Cette femme de 34 ans, n’a pas perdu le sourire malgré les épreuves: «Je ne vais plus me cacher»
«Vous avez le sida». Et c’est la chute. En une minute sa vie s’est écroulée. Malini, 34 ans, se rappelle cette vérité qui a résonné à ses oreilles il y a deux ans, lorsqu’un médecin lui a annoncé qu’elle était atteinte du sida. Le choc : «Je me suis accrochée à une pensée en me disant: Non, le médecin s’est trompé». Un deuxième réflexe : la honte : «Que vont dire les autres ?. Au plus profond de mon être, il y a eu une rupture».

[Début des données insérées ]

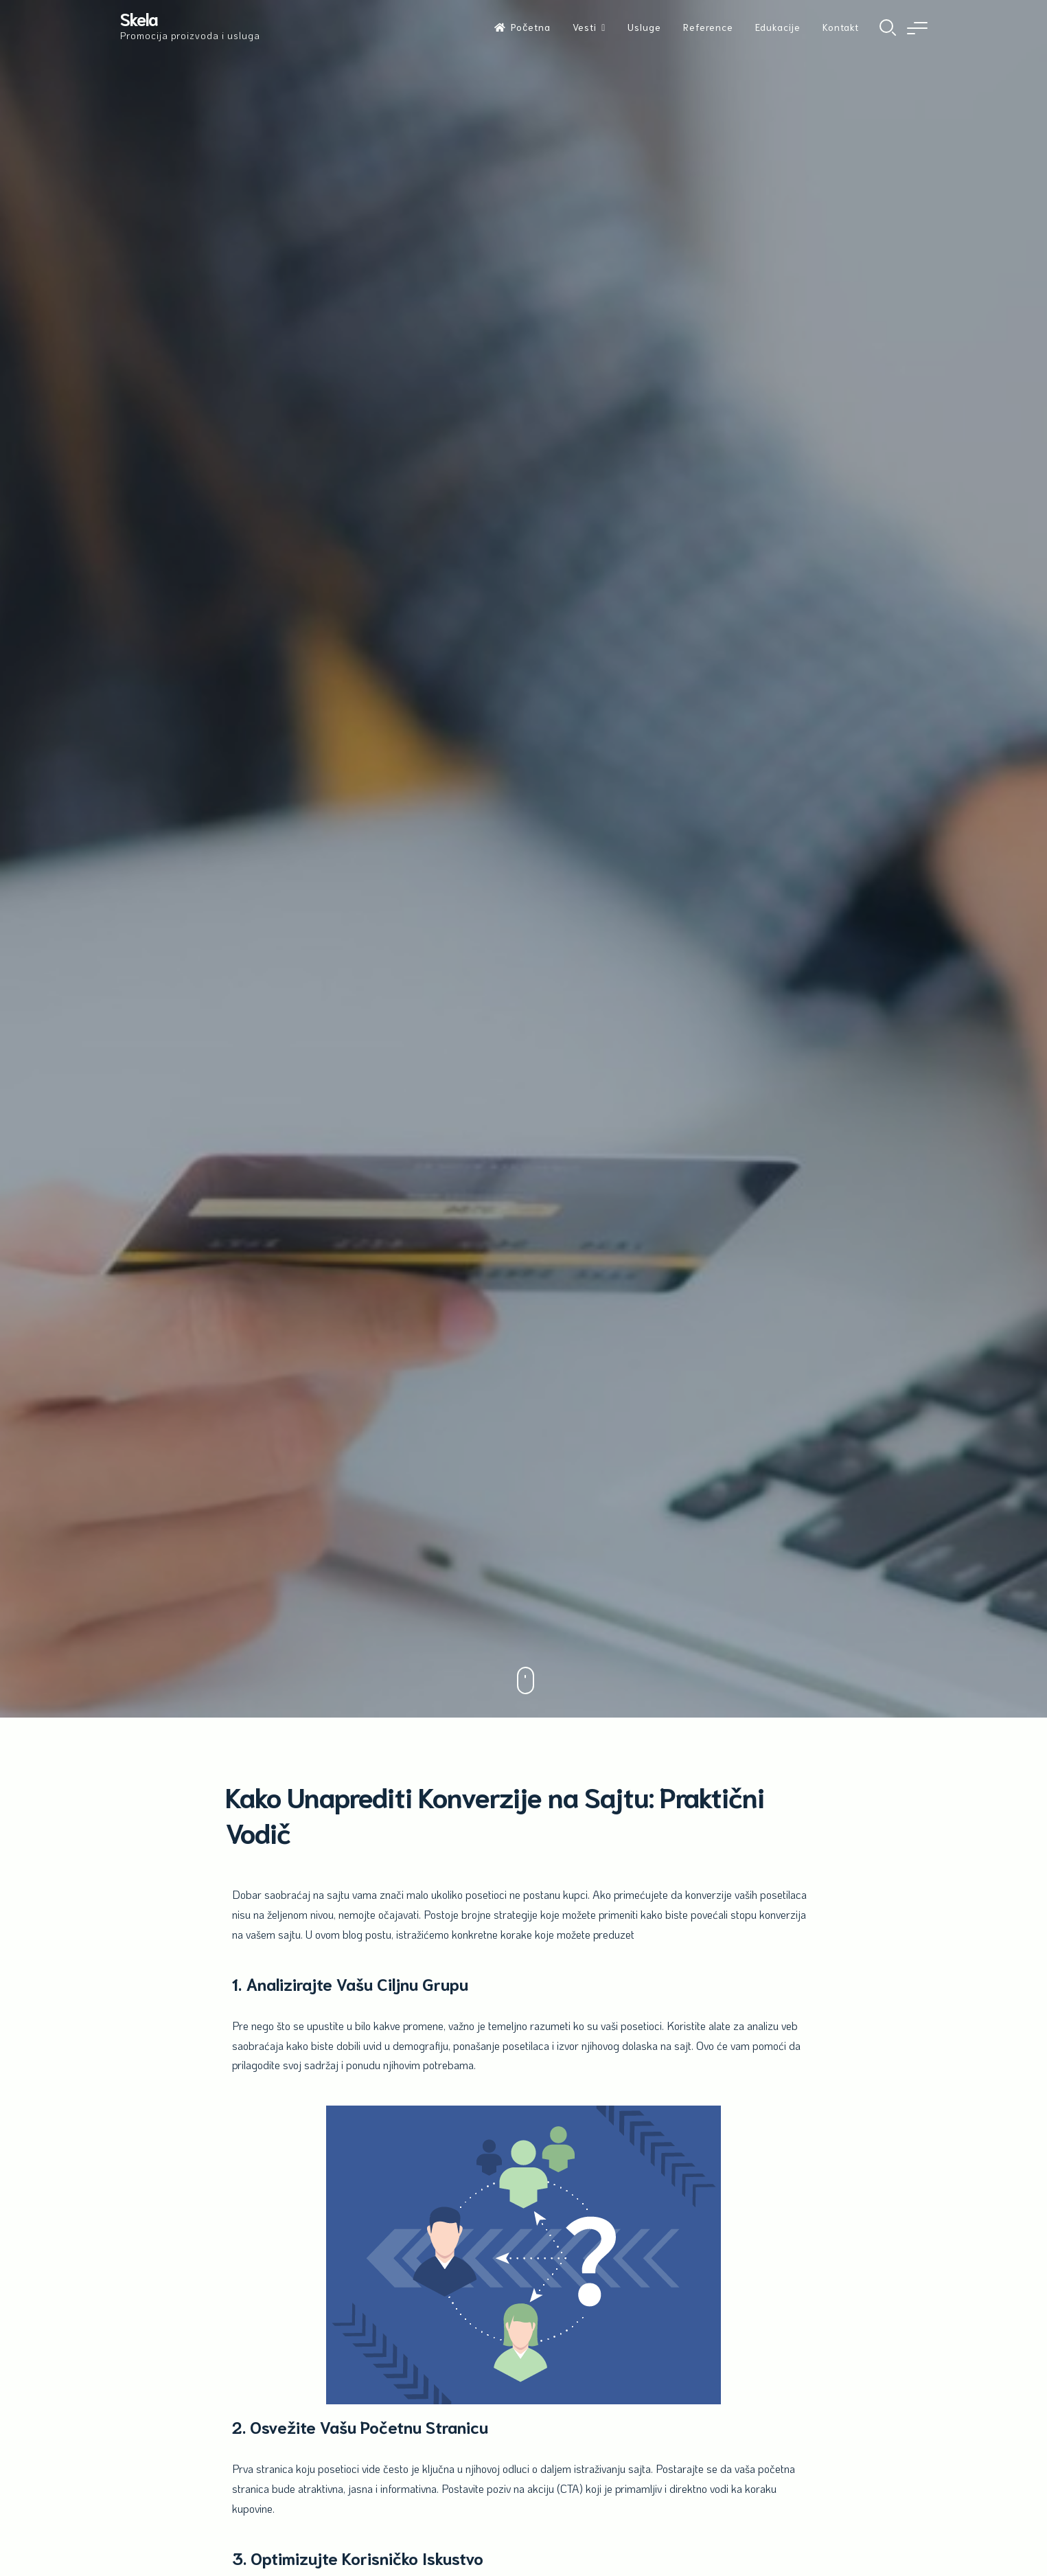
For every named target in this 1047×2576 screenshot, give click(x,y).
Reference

Et puis vient la rage : «Je me suis tout de suite doutée que c’était mon mari qui m’avait contaminée. Il me trompait souvent ». La révolte : «J’en voulais au monde entier pour ce qui m’arrivait. J’étais humiliée». Le combat d’une femme. Malgré sa maladie, Malini n’en demeure pas moins vive et déterminée. Aujourd’hui, elle fait fi des tabous. Après Nicolas Ritter en 2001, c’est à son tour de rompre le silence et de faire son ‘disclosure’ : révéler sa maladie au grand jour. Elle l’a fait mercredi le 1er décembre dernier à l’occasion de la Journée Internationale de sida : «Je suis sidéenne et je suis encore là. Je suis sidéenne et je veux vivre». Pour elle, avouer sa maladie c’est comme une thérapie: «J’ai décidé de faire face au mal. Je ne vais plus me cacher. Cela m’a quelque peu libérée».

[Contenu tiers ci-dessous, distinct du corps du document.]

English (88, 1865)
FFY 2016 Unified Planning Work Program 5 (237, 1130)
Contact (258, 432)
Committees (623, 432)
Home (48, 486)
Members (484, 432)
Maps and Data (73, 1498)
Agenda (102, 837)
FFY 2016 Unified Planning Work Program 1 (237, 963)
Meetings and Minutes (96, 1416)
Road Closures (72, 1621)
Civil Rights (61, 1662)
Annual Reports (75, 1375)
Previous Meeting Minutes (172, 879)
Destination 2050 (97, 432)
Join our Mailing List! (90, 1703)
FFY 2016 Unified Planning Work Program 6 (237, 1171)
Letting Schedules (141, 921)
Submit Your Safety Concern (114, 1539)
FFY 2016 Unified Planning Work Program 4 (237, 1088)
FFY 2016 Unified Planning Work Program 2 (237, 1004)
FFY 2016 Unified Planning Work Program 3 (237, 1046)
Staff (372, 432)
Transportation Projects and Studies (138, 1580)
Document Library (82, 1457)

Apprendre qu’elle a le sida est pour Malini une nouvelle
affliction qui s’ajoute à la série d’épreuves à laquelle elle doit faire face. Quelque temps auparavant, souffrant de diabète, elle s’était fait amputer la jambe gauche.

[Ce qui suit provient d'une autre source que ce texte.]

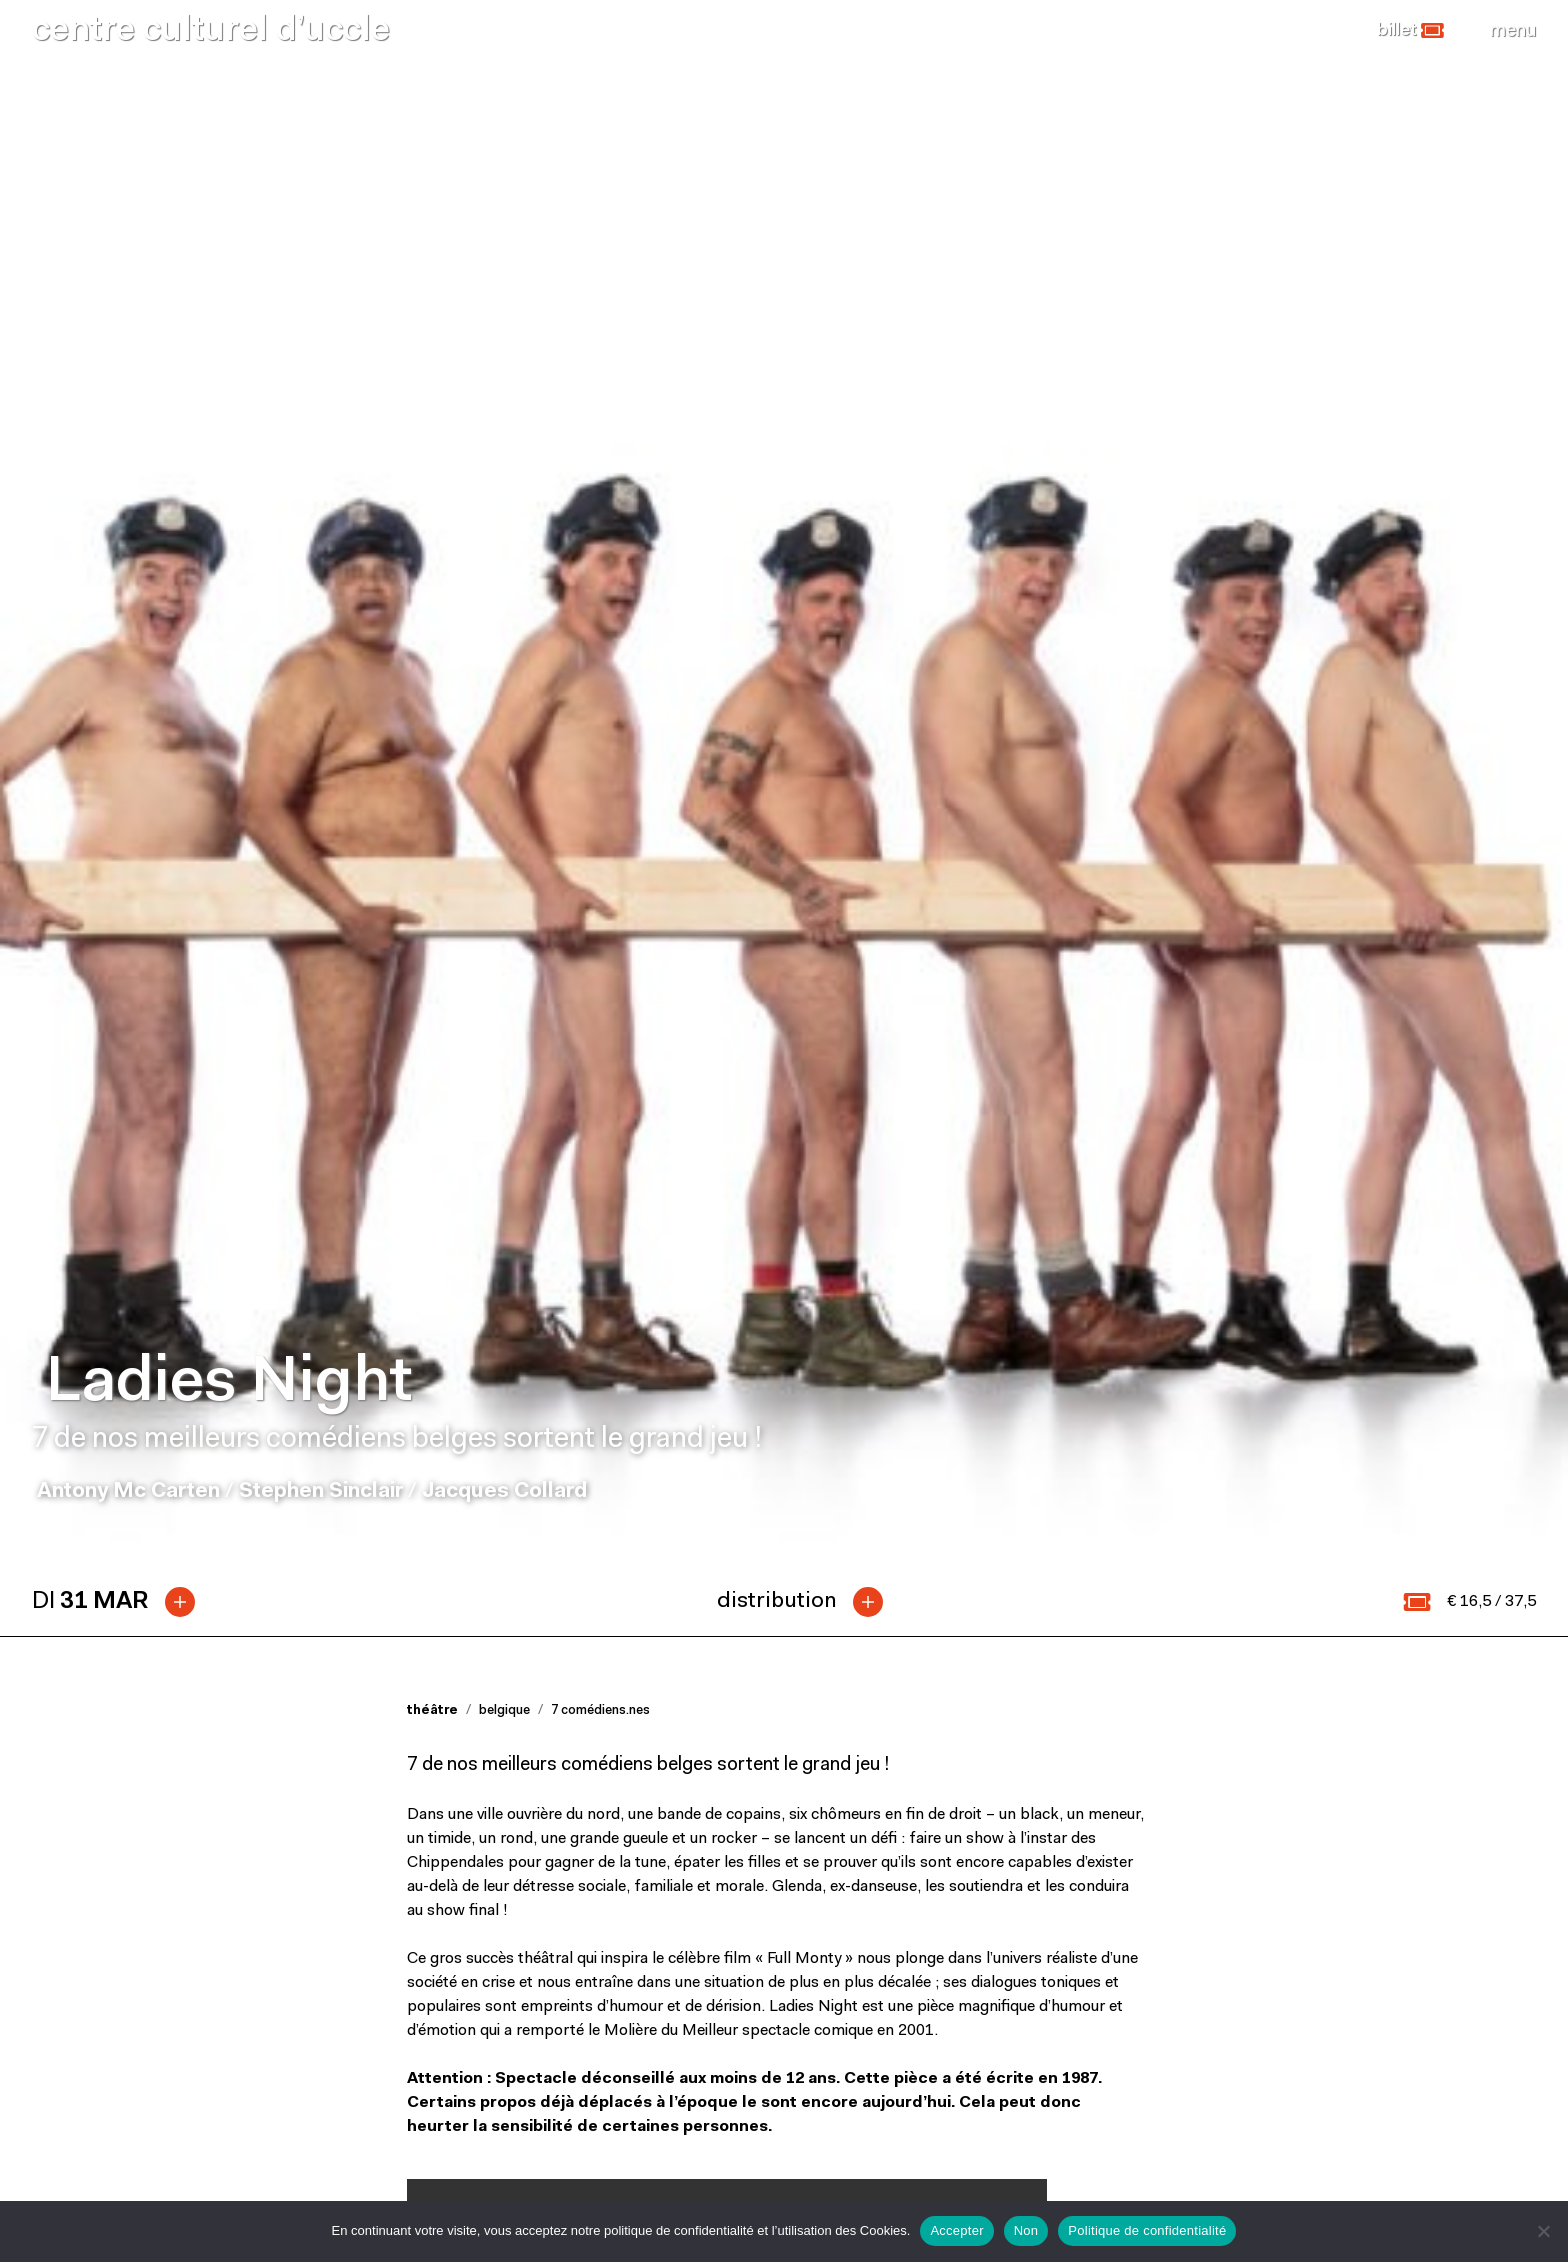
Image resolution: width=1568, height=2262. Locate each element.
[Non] (1543, 2231)
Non (1026, 2230)
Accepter (956, 2230)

Le sort semble s’acharner contre elle. Pour une raison qu’elle ne veut pas révéler, Malini se retrouve en prison. C’est là-bas que les tests de dépistage sont effectués. Elle apprend la triste vérité et c’est le désespoir qui l’envahit.
Quelque temps après, elle sort de prison. Certaine - et cette certitude la tourmente - que c’est son mari qui « l’a empoisonnée», elle le quitte au bout de quatre ans de mariage - un mariage de convenance :«Je n’ai aujourd’hui plus de ses nouvelles».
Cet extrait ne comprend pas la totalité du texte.